The power required would be the same as that provided by the bunker fuel engines in common use. Modern, computer controlled sails are efficient and very powerful. It’s obviously working for this ship, which is a conservative build.
> The power required would be the same as that provided by the bunker fuel engines in common use
And that is a lot of power! Emma Mærsk has an engine output around 80-90MW.
The largest off shore wind turbine today is 26MW with a rotor diameter north of 300m/1000ft(!!). Common (modern) offshore wind turbines today are about 10-15MW with rotor diameters of ~220m/720ft.
I will not conclude it is impossible at this end of the scale, but you need a huge foil area to match such engine output.
You do realize that none of those ships could get into any port, right? We've made modifications to accommodate that.
I tend to agree with you that putting a fixed sail on top of a container vessel won't fly.
Maybe ships would need to be smaller. I think the size of ships was mostly increased because it makes it more efficient. But if fuel is free, you could have smaller ships take direct routes instead of the layovers we do now. That might compensate for time lost as well due to lower speed.
If it isn’t cheaper it isn’t on the board for the next decade or two outside niche routes. The hard part is in making it economically viable. We already know sailboats work.
That’s a decision we, as a civilization, need to make. I personally hope we manage to enact transnational policies that effectively price environmental and social externalities in my lifetime. Or else witness “free market” capitalism continue to degrade our planet and the lives of millions of less privileged people.
> That’s a decision we, as a civilization, need to make. I personally hope we manage to enact transnational policies that effectively price environmental and social externalities in my lifetime. Or else witness “free market” capitalism continue to degrade our planet and the lives of millions of less privileged people.
Name one decision that the entire human civilization has ever consciously made
There are very many. Sovereignty of nation-states, the international passport system, international standards for airplanes/airports/flight operations, Unicode, every other IT standard, every ISO standard, outlawing aggressive warfare, the international financial system, the UN, the Law of the Sea, compact discs, time keeping (60 seconds, 60 minutes, 24 hrs, 7 days, etc.), time zones, calendar, names of celestial objects, names of elements, international science research, Enlightenment scholarship, ........

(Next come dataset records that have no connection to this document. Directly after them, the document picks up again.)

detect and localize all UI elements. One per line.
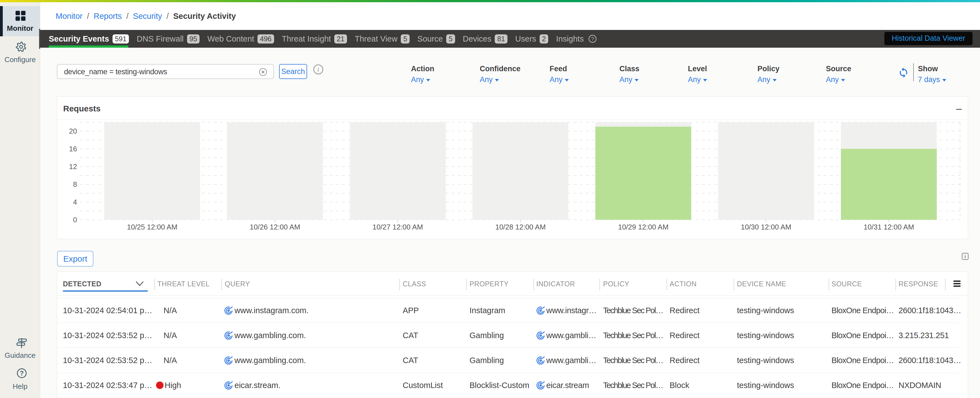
svg-text:12: 12 [69, 162, 77, 171]
svg-text:?: ? [591, 36, 594, 42]
svg-text:10/25 12:00 AM: 10/25 12:00 AM [127, 223, 177, 231]
svg-text:10/26 12:00 AM: 10/26 12:00 AM [250, 223, 300, 231]
svg-text:10/30 12:00 AM: 10/30 12:00 AM [741, 223, 791, 231]
svg-text:16: 16 [69, 145, 77, 153]
svg-text:?: ? [20, 370, 24, 377]
svg-text:10/27 12:00 AM: 10/27 12:00 AM [372, 223, 423, 231]
svg-text:20: 20 [69, 127, 77, 135]
svg-text:10/29 12:00 AM: 10/29 12:00 AM [618, 223, 668, 231]
svg-text:i: i [317, 66, 319, 73]
svg-text:4: 4 [73, 198, 77, 206]
svg-text:10/28 12:00 AM: 10/28 12:00 AM [495, 223, 546, 231]
svg-text:8: 8 [73, 180, 77, 188]
svg-text:10/31 12:00 AM: 10/31 12:00 AM [864, 223, 914, 231]
svg-text:0: 0 [73, 216, 77, 224]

That really big question for society is how to force GHG emissions externalities to the polluters. In the current political climate it doesn't appear possible...
> how to force GHG emissions externalities to the polluters
Not happening for decades. Not until America’s boomers, Xi and his wolf warriors and Putin and his circle are dead.
Solar is a success because it’s economically viable. We need more solutions like that. Not conference presentations wrapping a regressive carbon tax as a sailboat.
Solar wasn't economical until China made the strategic decision to invest into cutting solar costs and scaling production up. Putin isn't relevant, nobody really listens to him (the reason why he is so mad). It's really the American boomers who are happy the cook the planet to own the libs.
Taxing CO2 isn't regressive - poor people don't fly to vacations or commute in unnecessarily large single-occupancy trucks.
It certainly is. Everything poor people need is manufactured and delivered with fossil fuels. Rich people could afford extra costs for carbon without blinking.